__PROBLEM DETAILS__. Retype the lines below exactly, but only those from the line that has "CUSTOMER REVIEWS" through the line that has "REISSDISPLAY Tile LED". Omit every picture.

__INPUT RECORDS__.
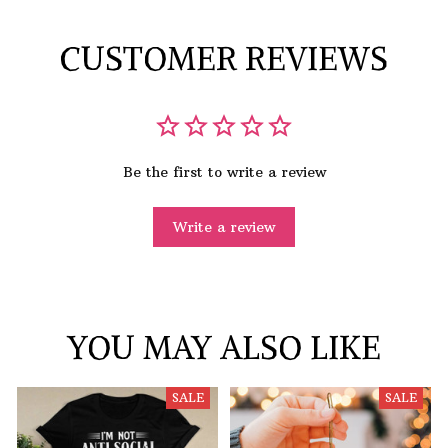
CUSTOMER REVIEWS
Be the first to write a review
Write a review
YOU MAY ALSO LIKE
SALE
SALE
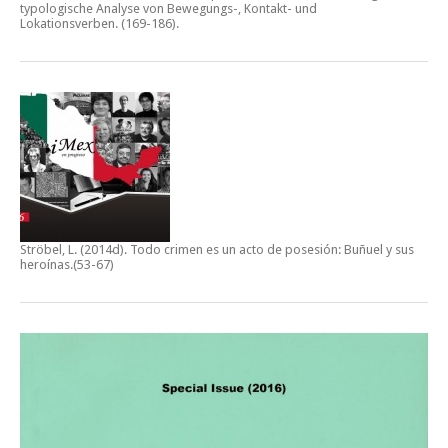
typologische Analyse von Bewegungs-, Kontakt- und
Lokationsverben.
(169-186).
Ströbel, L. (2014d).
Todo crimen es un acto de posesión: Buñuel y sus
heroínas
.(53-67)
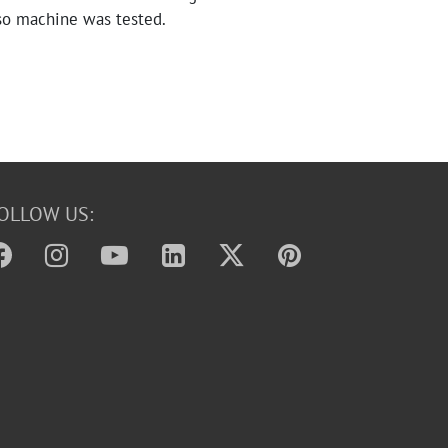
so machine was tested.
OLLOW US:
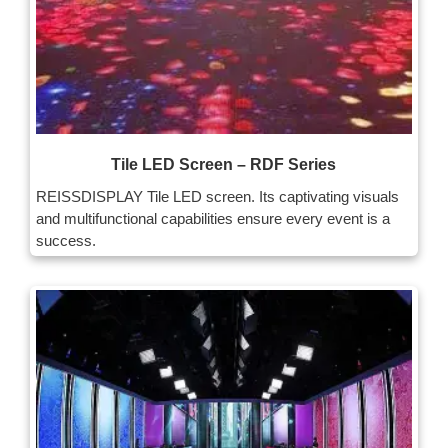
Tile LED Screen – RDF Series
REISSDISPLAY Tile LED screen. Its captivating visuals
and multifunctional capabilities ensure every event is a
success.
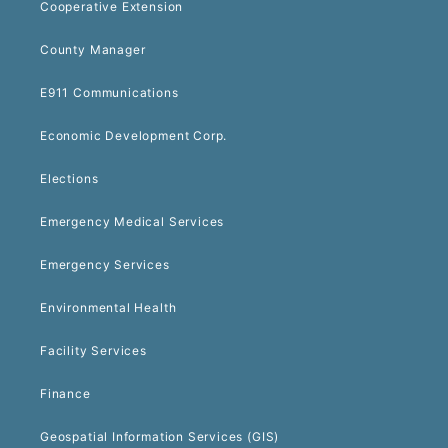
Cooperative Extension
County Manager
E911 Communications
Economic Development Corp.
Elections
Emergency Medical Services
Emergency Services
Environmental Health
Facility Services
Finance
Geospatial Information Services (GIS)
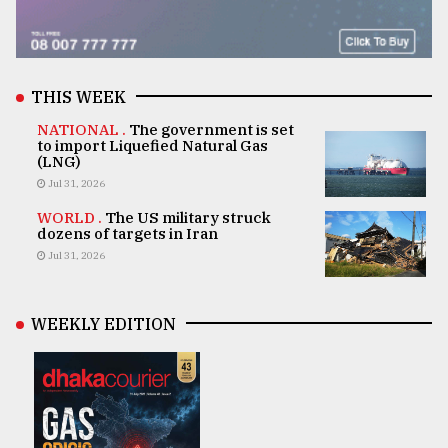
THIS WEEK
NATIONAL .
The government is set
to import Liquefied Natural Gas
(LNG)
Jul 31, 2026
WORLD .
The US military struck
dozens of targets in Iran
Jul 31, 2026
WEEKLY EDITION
--
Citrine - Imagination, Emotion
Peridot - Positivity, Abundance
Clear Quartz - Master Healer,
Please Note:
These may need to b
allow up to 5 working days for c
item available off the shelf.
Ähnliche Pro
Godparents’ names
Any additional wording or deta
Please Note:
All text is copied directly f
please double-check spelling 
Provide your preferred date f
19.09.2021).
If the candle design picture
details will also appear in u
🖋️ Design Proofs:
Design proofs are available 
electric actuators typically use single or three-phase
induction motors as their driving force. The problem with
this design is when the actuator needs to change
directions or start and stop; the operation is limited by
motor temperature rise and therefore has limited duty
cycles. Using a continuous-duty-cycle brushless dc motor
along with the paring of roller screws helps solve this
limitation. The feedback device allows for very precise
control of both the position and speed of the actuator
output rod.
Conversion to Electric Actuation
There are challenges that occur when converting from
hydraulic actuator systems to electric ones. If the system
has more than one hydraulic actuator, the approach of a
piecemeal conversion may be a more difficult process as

__TASK OUTPUT__.
CUSTOMER REVIEWS
Be the first to write a review
Write a review
YOU MAY ALSO LIKE
SALE
SALE
typologische Analyse von Bewegungs-, Kontakt- und
Lokationsverben.
(169-186).
Ströbel, L. (2014d).
Todo crimen es un acto de posesión: Buñuel y sus
heroínas
.(53-67)
so machine was tested.
OLLOW US:
Tile LED Screen – RDF Series
REISSDISPLAY Tile LED screen. Its captivating visuals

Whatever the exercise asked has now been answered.